Order of ITAT not binding on Trial Court in income tax prosecution case. Appeal to stay prosecution during pendency of appeal before ITAT dismissed 

ABCAUS Case Law Citation:
ABCAUS 2828 (2019) (03) AC

Important Case Laws Cited/relied upon by the parties

Commissioner of Income Tax vs. Bhupen Champak Lal Dalal 2001(3) SCC 459
Gauri Shankar Prasad and ors vs. UOI and ors (2003) 261 ITR 522
G.L. Didwania and anr vs. Income Tax Officer and anr. 1995 Supp (2) SCC 724.
Orissa vs. Nakula Sahu and others, 1997 SCC (Criminal) 283
M/s. Telu Ram Raunqi Ram v. Income-Tax Officer 1984 (145) ITR 111
T. M. S. Mohammed v. Union of India (1992) 197 ITR 196 (SC)
Jayappan’s case (1984) 149 ITR 696 (SC)
Uttam Chand’s case (1982) 133 ITR 909,

The appellant/revisionist assessee had filed a criminal revision before the Sessions Court against the order passed by the court of learned Chief Judicial Magistrate (CJM) in a criminal complaint whereby his application for stay of proceedings during pendency of appeal before Commissioner of Income Tax (Appeals) was dismissed.It was argued that the revisionist has already filed appeal before the Income Tax Appellate Tribunal (ITAT) and in case the assessment order on the basis of which criminal prosecution was launched, was set aside, then the entire exercise of recording evidence and proceeding further with the present complaint would become futile, as the findings of the Appellate Tribunal will have a direct bearing upon the status of present complaint.

Placing reliance upon the decision of the Hon’ble Supreme Court, the revisionist contended that the decision of ITAT will have a definite bearing on the case against the petitioner.

It was also pointed out that infact the Income Tax department should have waited for the outcome of the appeal which was already pending, before filing a complaint against the revisionist.

Accordingly, it was prayed that the impugned order be set aside and proceedings of the case be stayed till the final disposal of the petition.

Facts of the Case:

The petitioner was one of the Directors of a renowned business group. A search and seizure operation u/s 132(1) of the Income Tax Act, 1961 (the Act) was carried out by the income tax department at the business premises and residential house of the petitioner.

The assessment was framed on the strength that the petitioner had indulged in sham transaction to receive back his unaccounted money in the garb of long term capital gain and the petitioner concealed particulars of his income and thus furnished inaccurate particulars.
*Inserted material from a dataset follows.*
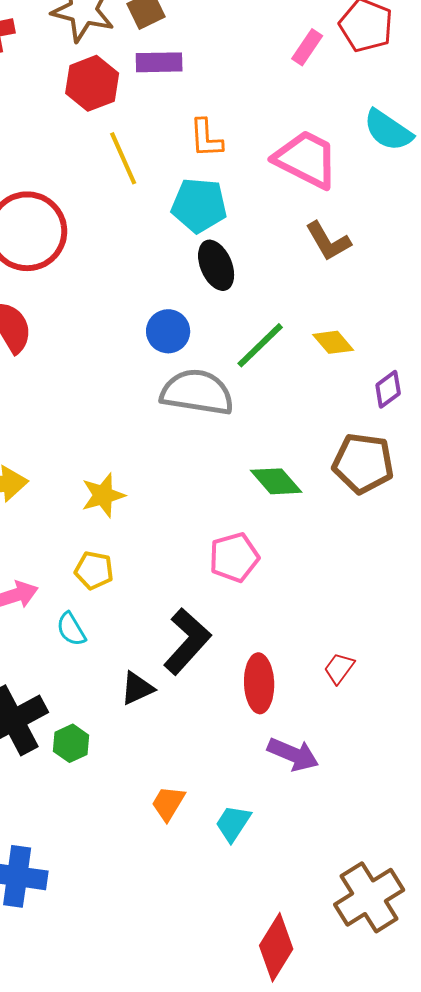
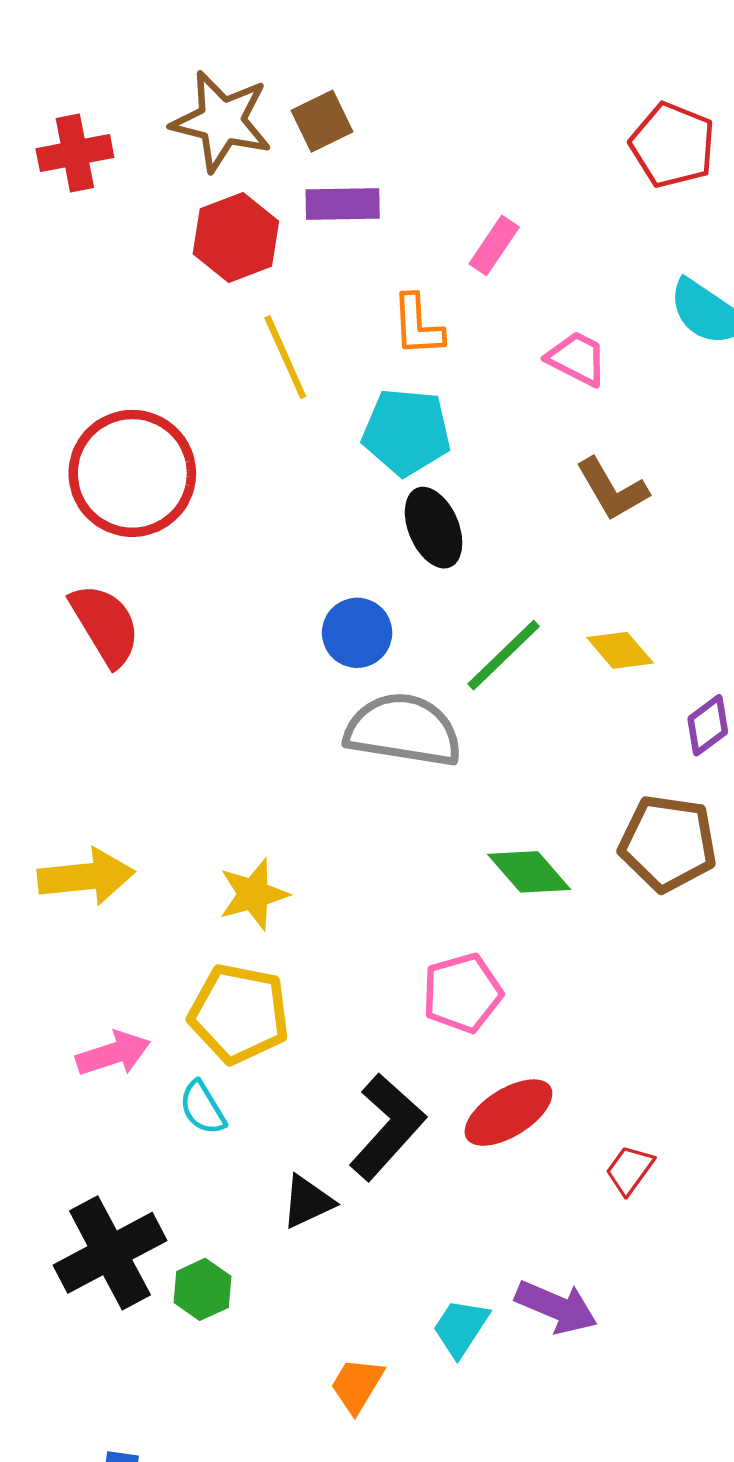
pink rectangle: (307, 47) -> (494, 245), moved
pink trapezoid: (306, 159) -> (577, 359), size x0.6
yellow pentagon: (94, 570) -> (239, 1014), size x1.6
red ellipse: (259, 683) -> (508, 1113), moved, turned 60
cyan trapezoid: (233, 823) -> (461, 1328), moved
The petitioner filed appeal against the said assessment order before the Commissioner of Income Tax (Appeals). However, during the pendency of said appeal, the Department obtained permission to launch prosecution against the petitioner and filed the complaint u/s 276C(1) and Section 277 of the Act.

The petitioner filed an application for stay of proceedings of the complaint in question in the Trial court till the final decision of said appeal filed before Commissioner of Income Tax (Appeals), but aforesaid application was dismissed by the CJM Court (Trial court).

The Trual Court while dismissing the stay application held that on the facts and circumstances of the case, criminal complaint filed against the accused did not rest solely on the order of assessment and any order passed in appeal against the order of assessment could not be held to have material bearing on the decision in the present case.

In the meanwhile, the appeal filed against the assessment was also dismissed by the CIT(A) and the petitioner challenged the said order before the Income Tax Appellate Authority.

Since, in view of the CIT(A) having dismissed the appeal, technically speaking the instant Revision Petition had become infructuous. However, the petitioner sought stay of proceedings till decision by ITAT.  In other words, the case of the petitioner was that since the penalty proceedings were open to correction by the decision of the Appellate Income Tax Tribunal, therefore, the proceedings of complaint pending before Trial court be stayed.

The Sessions Court observed that the Hon’ble Supreme Court in a similar case held that proceedings against the assessee in a criminal court can not be stayed on mere expectancy of a favourable decision but in case the expectancies of the petitioner fructify, and it gets an order in its favour by the time the trial is pending, or even at the appellate and revisional stages, all those courts, in dealing with that matter, would be required to give due regard to those findings in case they are favourable to the assessee.

Similarly, in another case, their Lordships had held that the criminal court no doubt has to give due regard to the result of any proceeding under the Act having a bearing on the question in issue and in an appropriate case, it may drop the proceedings in the light of an order passed under the Act. It does not, however, mean that the result of a proceeding under the Act would be binding on the criminal court. The criminal court has to judge the case independently on the evidence placed before it.

Accordingly the Sessions Court opined that the order passed by the Income-tax Appellate Tribunal would not be binding on the Trial Court before whom the prosecution was pending and, therefore, further proceedings of the case before the Chief Judicial Magistrate were not liable to be stayed.